Alguém escreveu alguma coisa.

Foi assim que surgiu a Bíblia. Pessoas escrevendo.

Óbvio, certo? E verdadeiro. E absolutamente importante que nós comecemos por este ponto.

A Bíblia não caiu do céu; Ela foi escrita por pessoas.

Muitas das histórias da Bíblia começaram como tradições orais, transmitidas de geração em geração até que alguém as coletasse, editasse e escrevesse, às vezes, centenas de anos depois. São anos e anos de pessoas sentadas ao redor de fogueiras, caminhando por estradas empoeiradas, se reunindo em tendas, casas e pátios para ouvir, discutir, debater, adaptar e mudar essas histórias, poemas, cartas e contos.

As pessoas que escreveram esses livros tinham muito material para escolher. Havia inúmeras histórias circulando ao redor, milhares de contos sendo transmitidos, quantidades enormes de material para incluir. Ou não incluir.

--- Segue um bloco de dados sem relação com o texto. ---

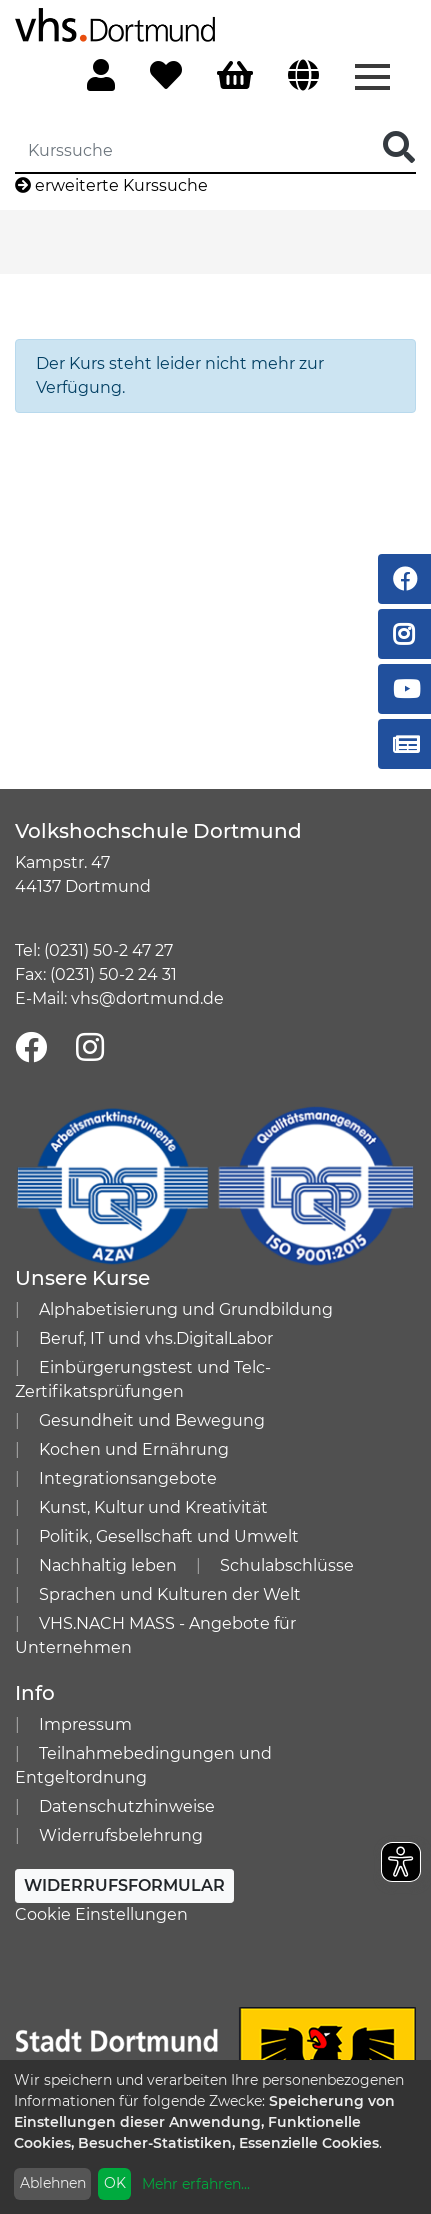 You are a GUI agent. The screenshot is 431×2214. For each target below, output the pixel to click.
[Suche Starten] (399, 148)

No livro do Antigo Testamento de 1 Reis, o autor escreve no capítulo 11:

Quanto aos outros eventos do reinado de Salomão — tudo o que ele fez e a sabedoria que ele mostrou — eles não estão escritos no livro dos anais de Salomão?

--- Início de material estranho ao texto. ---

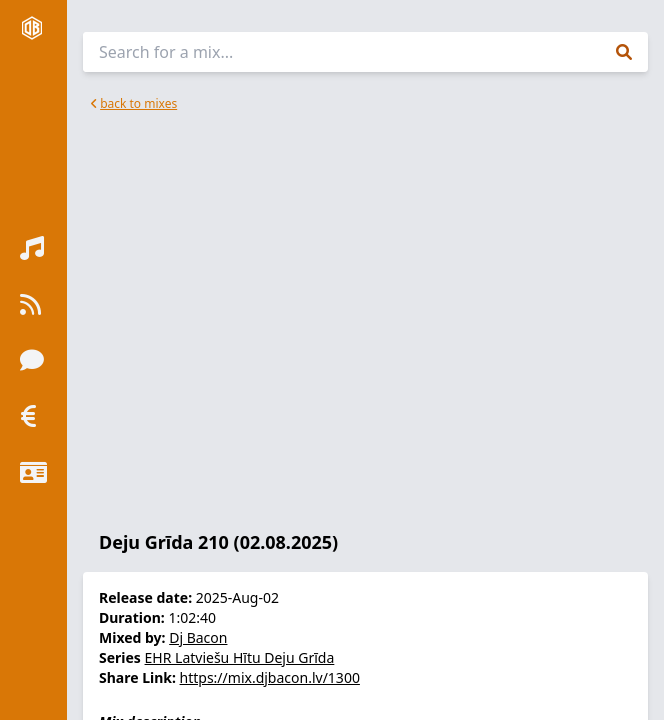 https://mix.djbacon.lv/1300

Bem, sim, eu acho que eles estão — só que não temos ideia sobre o que o autor está se referindo! Interessante a suposição por parte do autor de que não só sabemos sobre isso, mas que também temos acesso a esses anais. Quando nós não temos.

Vemos algo semelhante no Evangelho de João, onde está escrito:

Jesus realizou muitos outros sinais na presença de seus discípulos, que não estão registrados neste livro.”

E então o livro termina com esta linha:

Jesus fez muitas outras coisas também. Se cada uma delas fosse escrita, eu suponho que mesmo o mundo inteiro não teria espaço para os livros que seriam escritos.”

É como se o escritor, apenas para concluir as coisas, acrescentasse: “Oh sim, eu deixei uma tonelada de coisas fora.”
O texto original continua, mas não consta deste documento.